電話に出られなかった件数を 誰も数えていない
受注は数えているのに、鳴ったのに出られなかった電話は どの店でも数えていない。取れた数だけを見ていると、いちばん増やせる所が 最後まで見えない。数え方と、数えた後にやること。
売上は数えています。受注の件数も数えています。
鳴ったのに 出られなかった電話は、数えていません。
そして たいていの店で、この数は 想像よりずっと 大きいです。
なぜ 数えられていないのか
出られなかった電話は、何も起きていないからです。
出た電話 …受注になる・記録に残る・売上に乗る
出ない電話…何も残らない
⇒ 残らない物は 集計に出ません。⇒ **「取りこぼしは たぶん少ない」**が 続きます。
⚠️ そして 出られなかった側は 電話をかけた本人しか知りません。その人は もう次の店にかけています。
まず 3 つ数える
ツールの話の前に、いまの姿を出します。
一 着信の総数(1 週間)
二 そのうち 出られた数
三 出られなかった時間帯の 内訳(曜日 × 時刻)
多くの店で **三が いちばん偏ります。**そして偏る所は、たいてい いちばん忙しい時間です。
⇒ **忙しい時ほど 取りこぼす。
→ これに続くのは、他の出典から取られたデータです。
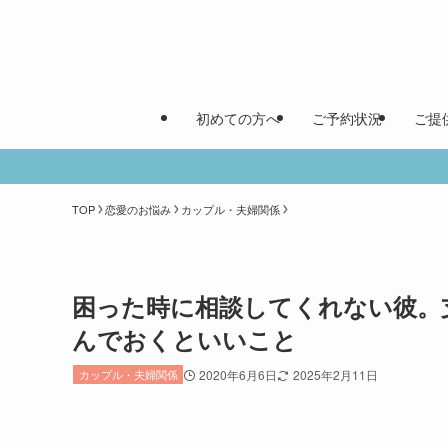
初めての方へ
ご予約状況
ご提
TOP
恋愛のお悩み
カップル・夫婦関係
困った時に相談してくれない彼。
んでおくといいこと
カップル・夫婦関係
2020年6月6日
2025年2月11日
**つまり いちばん売れる時間に いちばん落としています。
出られない理由は 3 つしかない
一 人が居ない
その時間に 電話を取れる人が 手を空けていない。⇒ 人の配置の話。
二 人は居るが 別の電話に出ている
同時に 2 本 鳴っている。⇒ 回線と 受け手の数の話。
三 人も居て 手も空いているが 気づいていない
鳴っている事が 分かる形になっていない。⇒ いちばん直しやすく、いちばん多い。
⚠️ 三を 一だと読み違えると、人を増やしても 減りません。
数えた後に 効く順
一 出られなかった番号へ 【折り返す】
⇒ 明日から できます。ツールも要りません
二 出られない時間帯を 1 つだけ選び、そこに 人を置く
⇒ 全部を直そうとすると 続きません
三 鳴っている事が 分かる形にする(音・画面・持ち場を決める)
一が いちばん早く 効きます。
かけてきた人は 用が在ってかけています。30 分以内に折り返せば、まだ決まっていない事が多いです。翌日だと たいてい 別の店で決まっています。
折り返しの 1 行
長い謝罪は要りません。遅いことより 来ないことの方が 損です。
「先ほどお電話いただきましたが 出られず 失礼いたしました。
ご用件を伺えますでしょうか」
⇒ これだけで 通ります。⚠️ 迷っている間に 30 分が経つ方が 損です。
数える所が 無い店は
着信の記録が 残らない電話だと、上の 3 つが 1 つも出せません。
⇒ その場合、1 週間だけ 手で数える形から 始められます。
メモ用のシートを 電話の横に置く
出られなかったら 正の字を 1 つ足す(時刻だけ書く)
⇒ 1 週間で 三(曜日 × 時刻)が 出ます
⚠️ 完璧でなくて構いません。1 度数えれば、放っておく気に ならなくなります。
注意 …数を 評価に使わない
出られなかった数を 個人の成績にすると、数が 減るのではなく 記録が 減ります。
⇒ これは 店の配置の数であって、人の数ではありません。そこを 先に 言っておくと 続きます。
見ておく 3 つ
一 出られた割合(曜日 × 時刻) …人を置く所が 決まります 二 折り返した数と、そのうち 受注になった数 …折り返しの値打ちが 出ます 三 同時に 2 本 鳴った回数 …人ではなく 回線の話かどうかが 分かります
記録が残る所に置く
上のどれも、着信が 記録に残らないと 出せません。
tasteck では CTI 連携で 着信の履歴が残り、受注と 同じ所に 並びます。**「出られなかった電話が、そのあと 受注になったか」**が 1 つの表で見られます。
⚠️ ただしツールは最後です。**先に 1 週間 手で数えてください。**その数を見てから 決めても 遅くありません。
取れた数だけを見ていると、いちばん増やせる所は 最後まで 見えません。